On the original Mk1 Renault 5 each headlight had a little lever to turn to change the dip pattern from left to right. So simple; a 30 second job before getting off the ferry - why don't all cars and vans have this? :?: 


SD


----------



## Jean-Luc

Perhaps this is one for the lads in Brussels, A standards spec requiring headlights to be adjustable between LHDing and RHDing. 
Or perhaps we should all be driving in the right, starting with HGV's on a Monday :lol: :lol: :lol:


----------



## nickkdx

Hi, Tried to take my light out to see what spare bulb I needed, struggled to get top 2 screws out but still wouldn't come free, is there a hidden screw I can't see.
How much do the lights need to be rotated.
Off to France next in 9 days time


----------



## peejay

Hi Nick;

There are 3 screws to each unit.

Imagine a clock - One at the top at 12 o/c and 2 others at about twenty to and the other at twenty past if that makes sense.

The top one has to be removed completely and the bottom two need to be undone sufficiently to enable it to be twisted over the lug at the bottom.

This recent post might help as well...

http://www.motorhomefacts.com/ftopicp-643113.html#643113

Pete


----------



## Jean-Luc

Hi Nickkdx this is the reply I got from Hella
"These lamps are relatively simple to convert from UK dip to continental
dip.
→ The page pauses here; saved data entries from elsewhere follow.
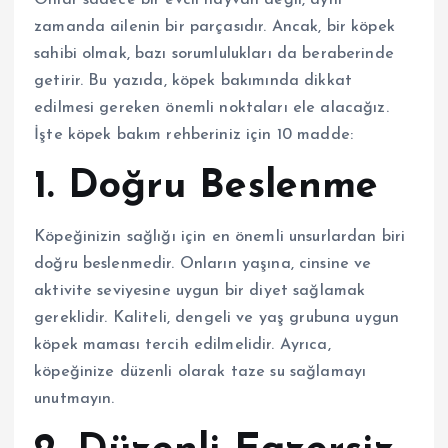
zamanda ailenin bir parçasıdır. Ancak, bir köpek
sahibi olmak, bazı sorumlulukları da beraberinde
getirir. Bu yazıda, köpek bakımında dikkat
edilmesi gereken önemli noktaları ele alacağız.
İşte köpek bakım rehberiniz için 10 madde:
1. Doğru Beslenme
Köpeğinizin sağlığı için en önemli unsurlardan biri
doğru beslenmedir. Onların yaşına, cinsine ve
aktivite seviyesine uygun bir diyet sağlamak
gereklidir. Kaliteli, dengeli ve yaş grubuna uygun
köpek maması tercih edilmelidir. Ayrıca,
köpeğinize düzenli olarak taze su sağlamayı
unutmayın.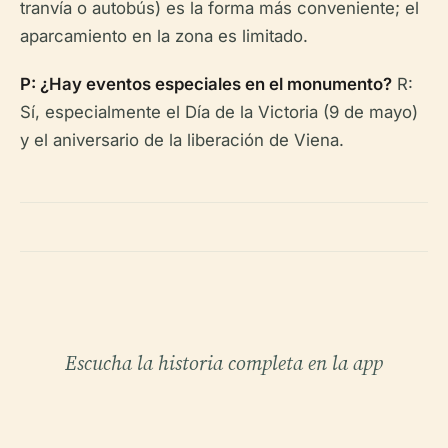
tranvía o autobús) es la forma más conveniente; el
aparcamiento en la zona es limitado.
P: ¿Hay eventos especiales en el monumento?
R:
Sí, especialmente el Día de la Victoria (9 de mayo)
y el aniversario de la liberación de Viena.
Escucha la historia completa en la app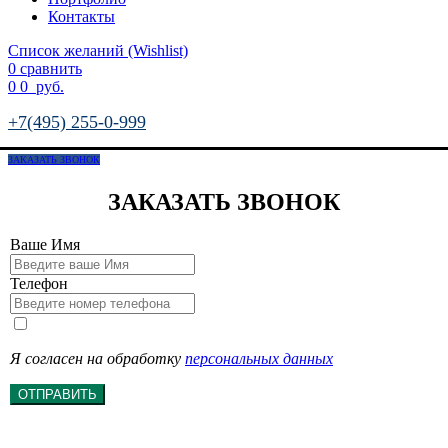
Контакты
Список желаний (Wishlist)
0
сравнить
0
0
руб.
+7(495) 255-0-999
ЗАКАЗАТЬ ЗВОНОК
ЗАКАЗАТЬ ЗВОНОК
Ваше Имя
Телефон
Я согласен на обработку
персональных данных
ОТПРАВИТЬ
You will need to remove the dip beam light units from the vehicle.
If you have a four headlamp system this will be the outer light unit on
each side.

On the back of each lamp you will see three screws. Two in slotted
holes and one in a circular hole with an unused hole next to it.
Undo the two screws in the slotted holes slightly and remove screw from
the circular hole fully.
Now twist the light unit so the screws in the slotted holes are at the
other end of each slot and the unused circular hole now lines up to the
hole in the front body of the light.
Replace and tighten all three screws removed.
To convert it back to UK dip reverse the process."
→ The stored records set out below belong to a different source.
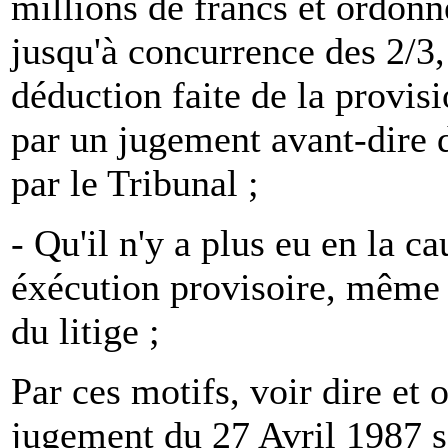
millions de francs et ordonné
jusqu'à concurrence des 2/3,
déduction faite de la provis
par un jugement avant-dire 
par le Tribunal ;
- Qu'il n'y a plus eu en la ca
éxécution provisoire, même p
du litige ;
Par ces motifs, voir dire et
jugement du 27 Avril 1987 se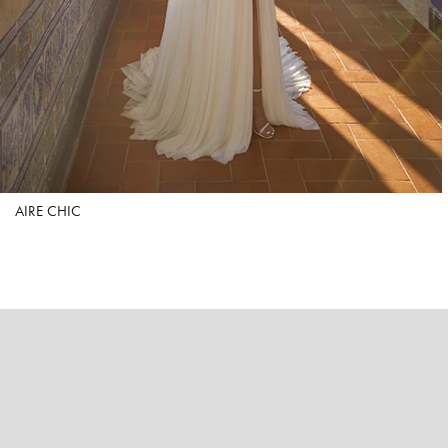
AIRE CHIC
Of course, depending on the position of the units it may not be necessary to remove them from the vehicle, on my Rapido I can change them in situ.

Colin


----------



## Jean-Luc

Hi Peejay, ever thought about removing the lug at the bottom, would it make changing the units over easier. If there is nothing else holding the units in place then only slightly slackening the screws, maybe a turn or so, might be enough to adjust them.
Colin


----------



## peejay

Jean-Luc said:


> Hi Peejay, ever thought about removing the lug at the bottom, would it make changing the units over easier. If there is nothing else holding the units in place then only slightly slackening the screws, maybe a turn or so, might be enough to adjust them.
> Colin


Hi Colin, I keep getting confused between you and the other JeanLuc (Phillip) :? :lol:

I did think about removing the lugs while the units were out but the material (bakalite?) looks very fragile, I wasn't sure it would crack if I tried to cut it so left them on.
On mine i've had 8mm nuts brazed to the top of the screws and its now a 5 minute job with a flexi shaft, 8mm socket and a screwdriver. 

Pete


----------



## JeanLuc

[Quote Peejay]: Hi Colin, I keep getting confused between you and the other JeanLuc (Philip) [end quote]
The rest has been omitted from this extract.